« Les Syriens nous demandent de cesser ces frappes et d’aider à la reconstruction ! »
"Ces frappes n'ont rien changé sur le terrain, sauf dans l'ordre symbolique : cela leur montre qu'une partie du monde occidental ne veut pas les entendre dans leur rejet des groupes islamistes ou para-islamistes.
SOS Chrétiens d'Orient, présent depuis longtemps en Syrie, n'a pas été convié à la réunion organisée par Emmanuel Macron sur la reconstruction.
Si la France n'a pas déclaré la guerre, alors il faut rouvrir notre ambassade et refaire une place à la France. Il faut soutenir les acteurs locaux.
Les Syriens ne veulent plus de cette guerre. Il est temps que les gouvernements étrangers poussent à la réconciliation, et pas à la guerre.
Il y a un avenir commun en Syrie. Les chrétiens sont une interface, un pont entre les communautés syriennes, une identité dans l'ouverture."
Une semaine après les frappes occidentales, que se passe-t-il concrètement pour les civils syriens que vous encadrez avec SOS Chrétiens d’Orient ?
Les civils syriens que SOS Chrétiens d’Orient essaye d’aider et de soutenir sont confrontés à deux choses. Sur le terrain, ces frappes n’ont rien changé, mais elles constituent un symbole important.
Cela continue à leur montrer qu’une certaine partie du monde occidental ne veut pas entendre leur voix. Ils en ont assez de cette guerre civile et du soutien massif d’une partie de la communauté internationale aux groupes islamistes ou para-islamistes, le quart de salafistes ou les trois quarts de magdalistes.
Aujourd’hui, ils veulent la paix et reconstruire leur pays. Pour cela, il faut qu’ils puissent, maintenant, avoir du soutien pour la reconstruction de leurs villes : Alep, Deir ez-Zor, Homs... C’est très important et c’est ce sur quoi il faudrait se concentrer.
Or, les frappes ont symboliquement montré que nous n’étions pas assez concentrés sur la reconstruction. Certes, Emmanuel Macron a acté qu’il avait donné cinquante millions d’euros pour la reconstruction de la Syrie. SOS Chrétiens d’Orient, qui est une des principales associations présentes depuis longtemps dans la partie gouvernementale de la Syrie, n’était pas convié à la réunion. Nous ne pouvons donc pas apprécier les projets qui seront mis en œuvre.

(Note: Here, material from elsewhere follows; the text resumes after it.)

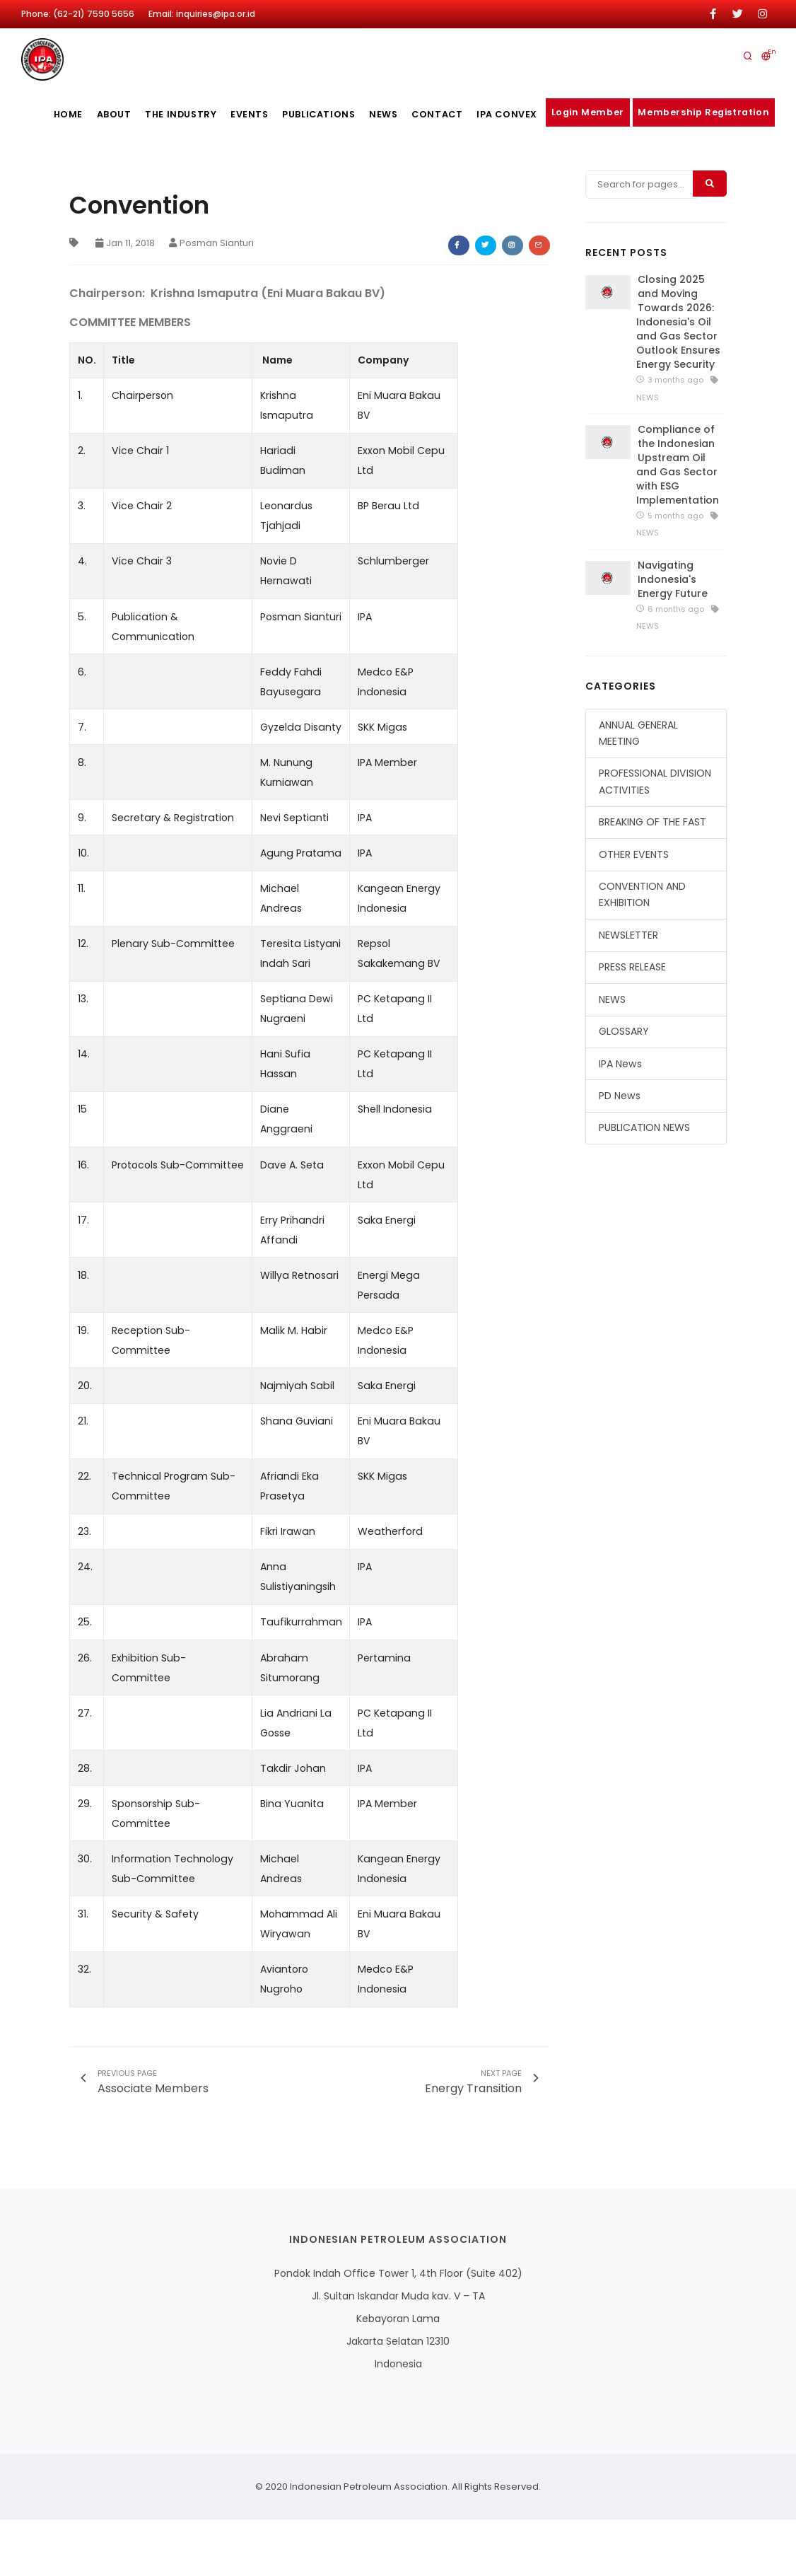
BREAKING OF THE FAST (652, 881)
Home (48, 114)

Les Syriens demandent à être entendus, écoutés et d’être soutenus dans ce qui leur importe, c’est-à-dire reconstruire leur pays.
La question de la présence et de l’aspect criminel ou non de Bachar el-Assad leur importe-t-elle ?
Le sujet n’est pas là. C’est un sujet médiatique occidental. En réalité, Bachar el-Assad et l’Armée arabe syrienne ont gagné la guerre en Syrie. Aujourd’hui, cette guerre doit se transformer en un processus de réconciliation nationale et de réconciliation dans les villes. Cela passe, bien évidemment, par la reconstruction.
Notre Premier ministre et notre président de la République ont affirmé que ces frappes n’étaient pas une déclaration de guerre à la Syrie et à son gouvernement. Cela veut donc dire que nous pouvons rouvrir notre ambassade à Damas, continuer à montrer l’influence de la France et y exercer le jeu diplomatique classique. Cela veut également dire qu’il faut soutenir les acteurs locaux engagés dans la reconstruction des villes que j’ai citées tout à l’heure.
Il est important de comprendre que la population syrienne ne veut plus de cette guerre. Tous ceux qui maintiennent cette guerre sont des influences étrangères. Il est temps que les armes et les financements se taisent.
Un avenir commun à toutes les sensibilités syriennes est-il possible ?
Cela appartient aux Syriens, mais je pense que oui. Je pense, notamment, que la communauté des chrétiens pourrait être le grand opérateur de cette réconciliation. Les chrétiens ont toujours été cette interface entre les communautés, cette identité dans l’ouverture au sein même de leur pays. Cela me paraît évident.
Si le monde associatif et si les gouvernements doivent pousser à quelque chose, ce sera à la réconciliation et non à la guerre. Factuellement, ce sera aux Syriens de le faire dans leur modalité vis-à-vis de leur héritage.
Nous devons cesser les frappes, les bombardements, l’accumulation des condamnations, l’alignement des lieux communs et l’ouverture de pseudo-expertises. Nous devons, au contraire, aider à la reconstruction de la Syrie, aider les pays déjà présents au cœur de cette reconstruction et refaire une place à la France dans le bien, dans la construction, dans l’éducation, dans le soutien aux églises, à la tolérance et à la liberté religieuse au sein même de la Syrie. C’est ce que ce pays et ce peuple nous demandent.